In what could be seen as a rebuke to Councilmember David Catania’s recent actions, last week Mayor Gray delivered a speech on the future of education reform in the District. It was widely seen as a stay the course speech and as the Mayor himself said, “He didn’t expect to make ‘seismic shockwaves’ or ‘big headlines’ noting headlines get you only so far”.

According to a Washington Post editorial “after his speech, Mr. Gray met with Mr. Catania in what both sides characterized as a constructive session”. That would be a positive step for the people of the District. It is crucial that we don’t again politicize education and go back to where everyone had a say and could micromanage our education system and no one was held accountable.

This education dance can be viewed as part of the beginning of the 2014 Campaign season in the District. Chairman Mendelson has indicated that he will introduce legislation to move the primaries from the current date of April 1, 2014.  I support a move to either June or September. Keeping it on April Fool’s Day is just fodder for late night comedians.

There are three announced candidates for Mayor including Councilmembers’ Muriel Bowser, Tommy Wells and Jack Evans. Others indicating a possible run include Councilmember Catania, Mayor Gray and former City Administrator and School Board President Robert Bobb.

Catania might have a hard time as an Independent. He couldn’t run in the Democratic primary unless he gives up his seat and switches Party affiliation. But he has continued attacking the Mayor saying he should have resigned last year. He then suggested Independents like himself should be able to exert their influence and vote in whichever primary, Democratic or Republican, they wanted. I wonder if he also favors abolishing those other than Democratic seats, one of which is his, on the Council.

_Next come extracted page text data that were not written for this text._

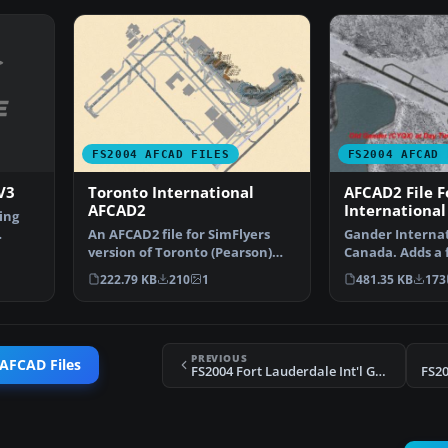
FS2004 AFCAD FILES
FS2004 AFCAD 
V3
Toronto International
AFCAD2 File 
AFCAD2
International
ing
An AFCAD2 file for SimFlyers
Gander Internat
version of Toronto (Pearson)
Canada. Adds a 
International, Onta…
helipads, better
222.79 KB
210
1
481.35 KB
173
PREVIOUS
 AFCAD Files
FS2004 Fort Lauderdale Int'l Gates
FS2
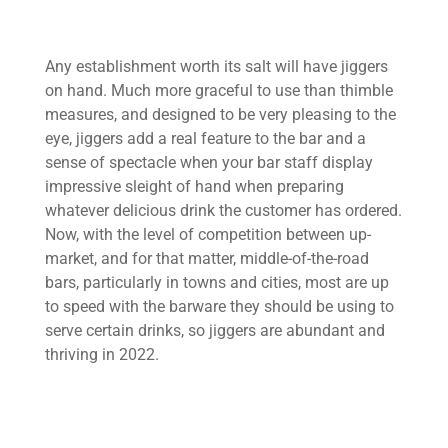
Any establishment worth its salt will have jiggers
on hand. Much more graceful to use than thimble
measures, and designed to be very pleasing to the
eye, jiggers add a real feature to the bar and a
sense of spectacle when your bar staff display
impressive sleight of hand when preparing
whatever delicious drink the customer has ordered.
Now, with the level of competition between up-
market, and for that matter, middle-of-the-road
bars, particularly in towns and cities, most are up
to speed with the barware they should be using to
serve certain drinks, so jiggers are abundant and
thriving in 2022.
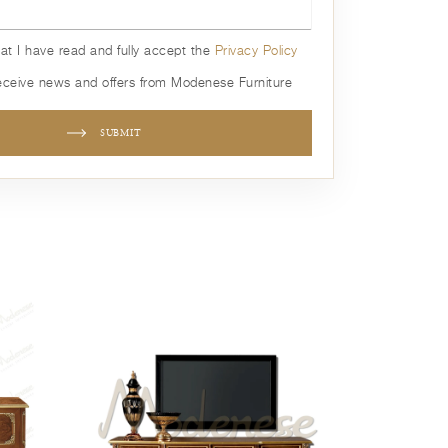
hat I have read and fully accept the
Privacy Policy
receive news and offers from Modenese Furniture
SUBMIT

As we listen to the silver tongued oratory of the potential candidates I suggest that the first question reporters and voters should ask is whether they support the legislation again sent to the Council by Mayor Gray and Attorney General Nathan that would bring about stringent campaign reform. Then ask if they support abolishing the Constituent Service Funds, more appropriately called ‘slush’ funds. Unless candidates support the legislation and abolish the funds one should question what they say about changing the ethical practices of elected officials.

We hear the claim from some on the Council and many recent candidates that the ethical lapses we have seen in the past have kept the City from moving forward. None answered the question as to what the recent indictments stopped our city from doing or what exactly they want to do to improve the city that they can’t because of the ethical questions.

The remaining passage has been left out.